ORCHID Chronicles 9 – Car Crazy

ORCHID Chronicles 9 – Car Crazy

Put simply, she sings – or should I say sang? 

My brother asks me: What is it about you and cars? He basically thinks they are noisy, smelly, dangerous, appallingly wasteful and damaging to people and the environment in equal measure – unless that’s just my kind of car. And of course he’s right. On all counts.

But my answer to his question is: it depends on the car. 

Tim’s first Midget

Tim’s first Midget

And he is a hypocrite underneath the sneering contempt. I remember clearly travelling in his 1946 MG TC when you felt every pea under the mattress. The thing rattled and shook, water fountained up through the wooden floorboards when you hit anything more than a puddle. And he drove it flat out (at 77 mph) on its narrow wheels and non-existent brakes with a huge grin on his face.

I blame it – my obsession with cars – mostly on my parents who, on hearing my first word: ‘Car!’, accompanied by a pointing finger, shortly after I was born, clapped and cheered in their theatrical way, thereby encouraging me to think cars were a Good Thing, rather than just any old first word out of the mouth of the babe.

By the age of 6 or 7, I could sadly not only identify every car on the road by make and model, but by the sound of its engine. Well, not every car but quite a few. To this day, it irritates me to see a film featuring, say, an E-type Jaguar of the ‘60s (pre-lumpen V12), with a soundtrack of a V8 for its engine noise, or worse, a 4-cylinder anything-will-do ‘car sound’ as the get-away driver roars off, Police Wolseley 6/99 in bell-ringingly hot and hopeless pursuit.

A ride in a 1928 4½ litre Bentley – ‘the world’s fastest lorry’, as Ettore Bugatti called it – proved a seminal contribution, aged under 10, to the spell. 

The world’s fastest lorry…

The world’s fastest lorry…

With its drain-pipe exhaust compressed into a vertical fan at the back, the huge, louvred, leather-strapped bonnet that I couldn’t see over the scuttle, and a sense of unending, primordial, Big Bang thrust, we pounded our way up the road and back in the hands of an equally vast, tweed-suited gentleman who must have had moustachioes like the wings of a buzzard, surely.

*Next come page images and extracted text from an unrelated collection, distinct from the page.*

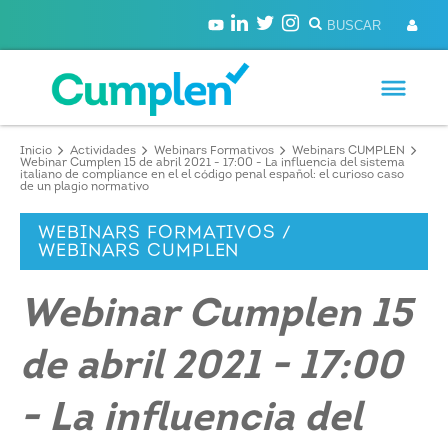
Inicio
Actividades
Webinars Formativos
Webinars CUMPLEN
Webinar Cumplen 15 de abril 2021 - 17:00 - La influencia del sistema
italiano de compliance en el el código penal español: el curioso caso
de un plagio normativo
WEBINARS FORMATIVOS /
WEBINARS CUMPLEN
Webinar Cumplen 15
de abril 2021 - 17:00
- La influencia del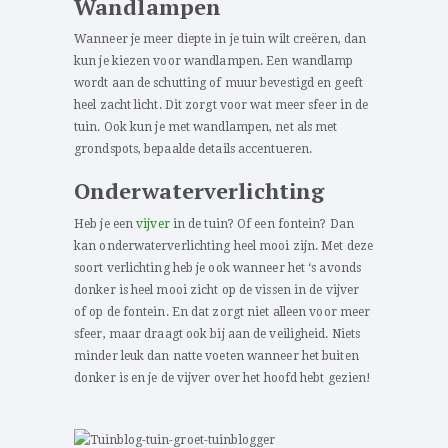
Wandlampen
Wanneer je meer diepte in je tuin wilt creëren, dan
kun je kiezen voor wandlampen. Een wandlamp
wordt aan de schutting of muur bevestigd en geeft
heel zacht licht. Dit zorgt voor wat meer sfeer in de
tuin. Ook kun je met wandlampen, net als met
grondspots, bepaalde details accentueren.
Onderwaterverlichting
Heb je een
vijver
in de tuin? Of een fontein? Dan
kan onderwaterverlichting heel mooi zijn. Met deze
soort verlichting heb je ook wanneer het ‘s avonds
donker is heel mooi zicht op de vissen in de vijver
of op de fontein. En dat zorgt niet alleen voor meer
sfeer, maar draagt ook bij aan de veiligheid. Niets
minder leuk dan natte voeten wanneer het buiten
donker is en je de vijver over het hoofd hebt gezien!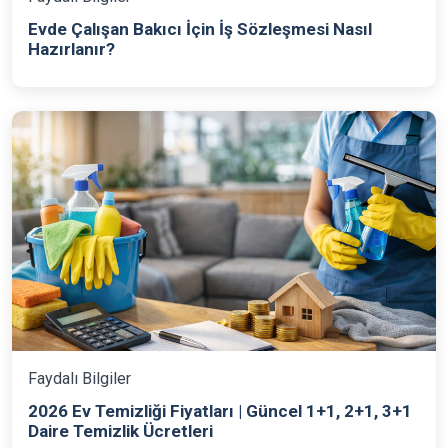
Evde Çalışan Bakıcı İçin İş Sözleşmesi Nasıl
Hazırlanır?
Faydalı Bilgiler
2026 Ev Temizliği Fiyatları | Güncel 1+1, 2+1, 3+1
Daire Temizlik Ücretleri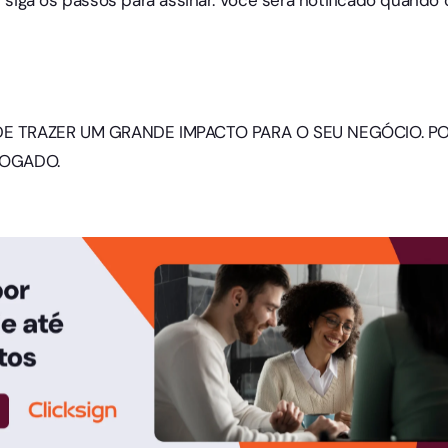
 e siga os passos para assinar. Você será notificado quand
 TRAZER UM GRANDE IMPACTO PARA O SEU NEGÓCIO. POR
VOGADO.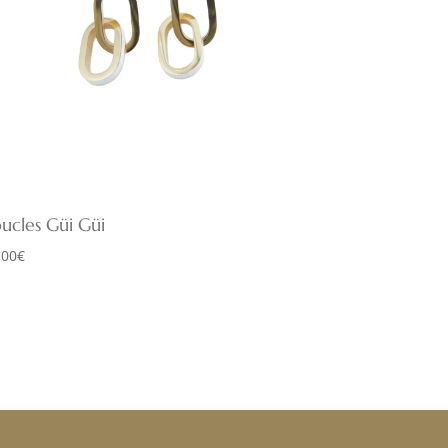
ucles Güi Güi
,00
€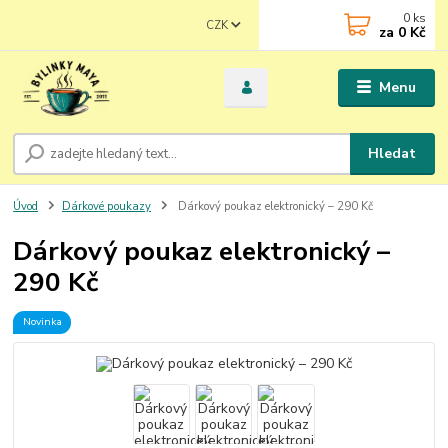
0
ks
CZK
za
0 Kč
Menu
Hledat
Úvod
Dárkové poukazy
Dárkový poukaz elektronický – 290 Kč
Dárkový poukaz elektronický –
290 Kč
Novinka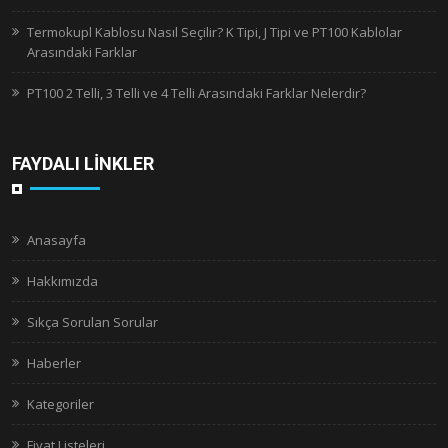
Termokupl Kablosu Nasıl Seçilir? K Tipi, J Tipi ve PT100 Kablolar
Arasındaki Farklar
PT100 2 Telli, 3 Telli ve 4 Telli Arasındaki Farklar Nelerdir?
FAYDALI LİNKLER
Anasayfa
Hakkımızda
Sıkça Sorulan Sorular
Haberler
Kategoriler
Fiyat Listeleri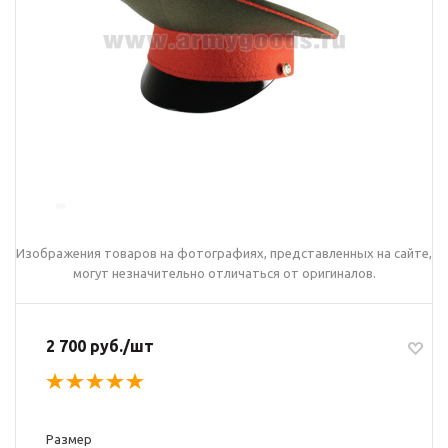
Изображения товаров на фотографиях, представленных на сайте,
могут незначительно отличаться от оригиналов.
2 700 руб./шт
Размер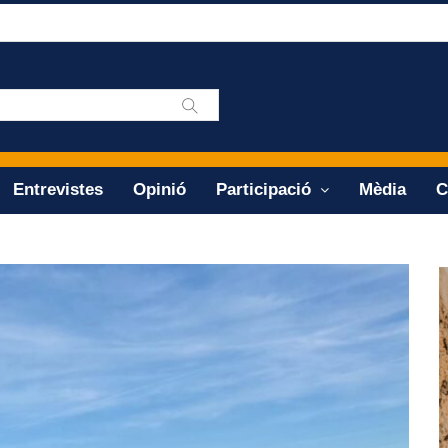
Entrevistes
Opinió
Participació
Mèdia
C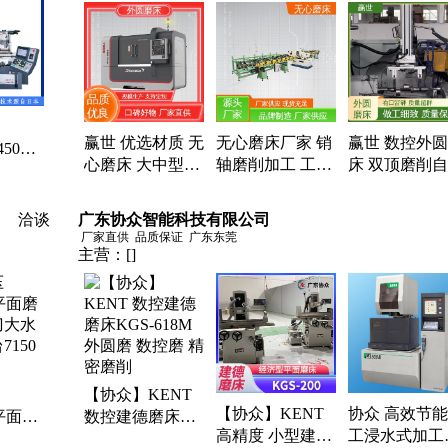
自动上料机、自动化上料机
赢世 优选材质 无
无心磨床厂家 销
赢世 数控外
450PLC
心磨床 大中型零
轴磨削加工 工程
床 双顶磨削
自动化
件加工 支持定制
机械 精准度高 赢
化 节能高效
批量磨
世
洽谈
广东协众智能科技有限公司
厂家直供
品质保证
广东东莞
主营：
[]
【协众】KENT
【协众】KENT
协众 高效节
0平面磨
数控建德磨床
高精度 小型建德
工浸水式加工
刀大水
KGS-618M 外圆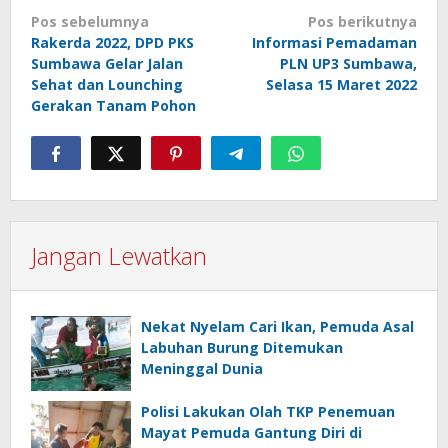
Navigasi
Pos sebelumnya
Pos berikutnya
pos
Rakerda 2022, DPD PKS
Informasi Pemadaman
Sumbawa Gelar Jalan
PLN UP3 Sumbawa,
Sehat dan Lounching
Selasa 15 Maret 2022
Gerakan Tanam Pohon
Jangan Lewatkan
Nekat Nyelam Cari Ikan, Pemuda Asal
Labuhan Burung Ditemukan
Meninggal Dunia
Polisi Lakukan Olah TKP Penemuan
Mayat Pemuda Gantung Diri di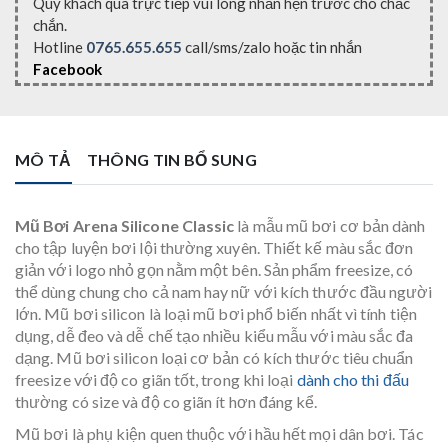
Quý khách qua trực tiếp vui lòng nhắn hẹn trước cho chắc
chắn.
Hotline
0765.655.655
call/sms/zalo hoặc tin nhắn
Facebook
MÔ TẢ
THÔNG TIN BỔ SUNG
Mũ Bơi Arena Silicone Classic
là mẫu mũ bơi cơ bản dành
cho tập luyện bơi lội thường xuyên. Thiết kế màu sắc đơn
giản với logo nhỏ gọn nằm một bên. Sản phẩm freesize, có
thể dùng chung cho cả nam hay nữ với kích thước đầu người
lớn. Mũ bơi silicon là loại mũ bơi phổ biến nhất vì tính tiện
dụng, dễ đeo và dễ chế tạo nhiều kiểu mẫu với màu sắc đa
dạng. Mũ bơi silicon loại cơ bản có kích thước tiêu chuẩn
freesize với độ co giãn tốt, trong khi loại
dành cho thi đấu
thường có size và độ co giãn ít hơn đáng kể.
Mũ bơi là phụ kiện quen thuộc với hầu hết mọi dân bơi. Tác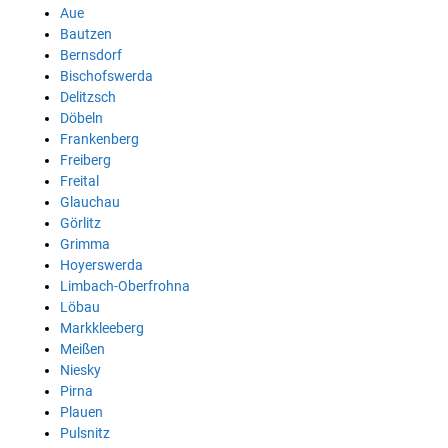
Aue
Bautzen
Bernsdorf
Bischofswerda
Delitzsch
Döbeln
Frankenberg
Freiberg
Freital
Glauchau
Görlitz
Grimma
Hoyerswerda
Limbach-Oberfrohna
Löbau
Markkleeberg
Meißen
Niesky
Pirna
Plauen
Pulsnitz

I was lost, of course. A hopeless case. No more than T.H. White though. Author of the famous Sword in the Stone, part of the trilogy of The Once and Future King, he also wrote the even more marvellous Mistress Masham’s Repose, which has to be one of the best children’s books ever – highly recommended to adults too. 

But it’s his England Have My Bones that holds my heart, that my wonderful book-finder at Hay – Josh Green of Green Ink Books – has dug up for me, it having been nicked amongst a boxful of my most precious volumes in the boot of my Ford Cortina Lotus Mk II, outside my parents-in-law’s house in Blackheath back in ‘78.

Apart from his 1930s country pursuits of huntin’, shootin’ and fishin’ – which he makes funny and fascinating, even if it’s not my bag, so to speak – and early days flyin’ for good measure, White drives a 3 litre Red Label Bentley of ‘W.O.’ origin as fast as it will go and lives in a room above a pub. What’s not to like?

‘W.O’, by the way, stands for Walter Owen Bentley who designed the very Racing Green lorries that took on Ettore’s beautiful blue gazelles – and beat them! 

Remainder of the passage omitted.